PS7
Detroit: Linear City
Robert Fishman
University of Michigan, Ann Arbor MI, USA
In 1930 Nikolai Miliutin in the Soviet Union put forward a utopian plan for a linear industrial city - later taken up by Le Corbusier in the 1940s. Neither Miliutin nor Le Corbusier seems to have realized that such a linear city was actually being built - in Detroit - with Albert Kahn as its most prominent designer. Located where major rail lines run parallel to major highways out from the city into still-rural suburban areas, the Detroit linear cities represent the characteristic urban morphology at Detroit's apogee from 1930 to 1970. They bring together linear systems of production and assembly at three scales: (1) the scale of the Midwest mega-region, with its then incomparable centers of heavy industry and networks of rail and water transportation; (2) the scale of the Detroit metropolis, which functioned as an interconnected locus of production; and (3) the scale of the individual plant, organized around its linear production line.

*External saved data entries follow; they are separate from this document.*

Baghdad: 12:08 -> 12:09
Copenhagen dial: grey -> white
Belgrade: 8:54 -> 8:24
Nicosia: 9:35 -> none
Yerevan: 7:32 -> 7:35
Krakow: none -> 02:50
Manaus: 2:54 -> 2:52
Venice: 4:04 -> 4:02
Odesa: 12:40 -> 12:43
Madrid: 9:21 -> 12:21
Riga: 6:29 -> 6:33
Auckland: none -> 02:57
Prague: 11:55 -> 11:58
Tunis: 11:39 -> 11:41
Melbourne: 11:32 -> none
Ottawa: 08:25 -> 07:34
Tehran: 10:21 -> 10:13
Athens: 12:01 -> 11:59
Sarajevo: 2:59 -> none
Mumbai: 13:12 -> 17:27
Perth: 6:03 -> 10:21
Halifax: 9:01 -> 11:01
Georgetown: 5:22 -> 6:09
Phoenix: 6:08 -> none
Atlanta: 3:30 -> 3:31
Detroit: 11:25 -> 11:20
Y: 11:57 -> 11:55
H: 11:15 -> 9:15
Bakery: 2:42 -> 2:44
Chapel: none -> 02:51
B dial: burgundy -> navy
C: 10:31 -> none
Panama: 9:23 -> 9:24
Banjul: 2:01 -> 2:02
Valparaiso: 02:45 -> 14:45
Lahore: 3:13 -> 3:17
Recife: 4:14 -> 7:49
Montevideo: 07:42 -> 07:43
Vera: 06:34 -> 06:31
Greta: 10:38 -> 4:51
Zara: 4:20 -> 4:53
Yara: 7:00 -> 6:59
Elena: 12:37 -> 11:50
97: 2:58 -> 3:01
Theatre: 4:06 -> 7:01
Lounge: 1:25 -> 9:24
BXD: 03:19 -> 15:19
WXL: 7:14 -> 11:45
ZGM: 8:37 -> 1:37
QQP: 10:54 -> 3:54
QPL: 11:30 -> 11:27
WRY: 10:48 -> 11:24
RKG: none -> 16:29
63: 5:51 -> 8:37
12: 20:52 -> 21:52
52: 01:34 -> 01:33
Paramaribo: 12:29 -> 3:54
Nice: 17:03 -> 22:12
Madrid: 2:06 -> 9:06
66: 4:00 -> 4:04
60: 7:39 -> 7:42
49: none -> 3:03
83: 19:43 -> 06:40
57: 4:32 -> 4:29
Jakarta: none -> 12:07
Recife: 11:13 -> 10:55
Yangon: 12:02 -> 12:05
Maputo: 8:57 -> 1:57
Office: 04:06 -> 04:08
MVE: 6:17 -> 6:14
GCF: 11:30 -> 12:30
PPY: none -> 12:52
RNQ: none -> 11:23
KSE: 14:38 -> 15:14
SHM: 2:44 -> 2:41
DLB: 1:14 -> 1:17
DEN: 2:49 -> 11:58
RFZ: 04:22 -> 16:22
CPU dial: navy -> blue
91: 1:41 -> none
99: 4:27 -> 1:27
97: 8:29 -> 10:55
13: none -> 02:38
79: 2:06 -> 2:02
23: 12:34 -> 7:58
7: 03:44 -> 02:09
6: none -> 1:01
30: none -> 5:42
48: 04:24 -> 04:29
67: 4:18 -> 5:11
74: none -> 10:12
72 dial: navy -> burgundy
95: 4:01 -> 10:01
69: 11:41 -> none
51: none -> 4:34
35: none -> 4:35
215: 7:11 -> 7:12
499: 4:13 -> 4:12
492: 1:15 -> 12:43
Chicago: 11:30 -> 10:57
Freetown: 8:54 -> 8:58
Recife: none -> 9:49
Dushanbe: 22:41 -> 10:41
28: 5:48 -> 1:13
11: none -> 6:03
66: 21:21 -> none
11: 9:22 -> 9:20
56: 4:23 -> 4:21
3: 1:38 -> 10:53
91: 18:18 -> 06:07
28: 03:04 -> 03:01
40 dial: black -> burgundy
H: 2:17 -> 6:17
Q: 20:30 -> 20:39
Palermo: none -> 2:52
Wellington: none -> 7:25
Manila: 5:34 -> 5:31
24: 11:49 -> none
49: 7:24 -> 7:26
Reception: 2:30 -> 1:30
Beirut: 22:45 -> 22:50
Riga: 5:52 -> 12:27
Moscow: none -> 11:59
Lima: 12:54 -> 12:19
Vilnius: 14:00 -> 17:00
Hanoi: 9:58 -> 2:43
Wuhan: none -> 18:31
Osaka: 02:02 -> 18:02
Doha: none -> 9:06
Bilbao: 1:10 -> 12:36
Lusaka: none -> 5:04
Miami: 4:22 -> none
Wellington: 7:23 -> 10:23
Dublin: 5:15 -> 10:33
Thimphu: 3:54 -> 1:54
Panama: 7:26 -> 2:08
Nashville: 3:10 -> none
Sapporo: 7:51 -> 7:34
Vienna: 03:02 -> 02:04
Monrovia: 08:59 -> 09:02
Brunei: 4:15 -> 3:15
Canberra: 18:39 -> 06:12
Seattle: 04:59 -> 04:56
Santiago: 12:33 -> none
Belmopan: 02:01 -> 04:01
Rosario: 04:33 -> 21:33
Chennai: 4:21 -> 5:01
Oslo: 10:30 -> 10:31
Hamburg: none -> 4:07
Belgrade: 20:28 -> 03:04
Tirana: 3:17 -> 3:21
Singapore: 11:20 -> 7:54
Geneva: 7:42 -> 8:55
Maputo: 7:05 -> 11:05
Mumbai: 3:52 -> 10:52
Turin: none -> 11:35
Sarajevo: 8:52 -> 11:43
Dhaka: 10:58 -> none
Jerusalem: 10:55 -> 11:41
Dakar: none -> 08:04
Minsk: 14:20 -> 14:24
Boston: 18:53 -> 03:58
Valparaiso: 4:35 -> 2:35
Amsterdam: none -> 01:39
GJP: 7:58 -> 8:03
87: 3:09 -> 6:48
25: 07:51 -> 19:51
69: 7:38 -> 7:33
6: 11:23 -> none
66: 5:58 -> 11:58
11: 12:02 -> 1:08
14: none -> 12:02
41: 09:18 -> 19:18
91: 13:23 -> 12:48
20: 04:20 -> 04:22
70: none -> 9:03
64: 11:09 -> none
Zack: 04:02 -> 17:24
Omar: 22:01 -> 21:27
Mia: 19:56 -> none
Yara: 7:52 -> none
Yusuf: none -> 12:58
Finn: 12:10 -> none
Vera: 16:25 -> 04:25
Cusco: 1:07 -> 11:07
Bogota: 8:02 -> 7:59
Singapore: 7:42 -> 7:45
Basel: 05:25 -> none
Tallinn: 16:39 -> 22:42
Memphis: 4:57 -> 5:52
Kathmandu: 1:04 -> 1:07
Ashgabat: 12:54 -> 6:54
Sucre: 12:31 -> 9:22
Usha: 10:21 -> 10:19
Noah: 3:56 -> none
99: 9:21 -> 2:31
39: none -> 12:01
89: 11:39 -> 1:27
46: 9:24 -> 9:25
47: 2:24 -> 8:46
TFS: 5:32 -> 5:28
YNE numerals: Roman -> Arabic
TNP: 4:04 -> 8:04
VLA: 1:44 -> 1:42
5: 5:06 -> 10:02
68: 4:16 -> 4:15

The paper will identify the defining linear city as the "Mound Road linear city" running north from Kahn's 1930 Plymouth plant located at the key intersection of the Michigan Central main line and the Detroit Terminal Railroad (an industrial beltline that connected the key industrial sites in the city). The other major plants along this linear city included Kahn's Detroit Truck Assembly plant (1938); Kahn's Hudson Naval Ordinance Plant (1941); and Kahn's Detroit Tank Arsenal (1941). During World War II, Hitler conquered Europe with 5,000 tanks; the Tank Arsenal assembled over 22,000.
After the war, the productivity of the Detroit linear cities would become the basis for the "Treaty of Detroit," the labor agreements that defined and stabilized working-class prosperity in the postwar period. The linear cities were complete when the greenfields surrounding the plants were filled with FHA-financed suburban tract houses.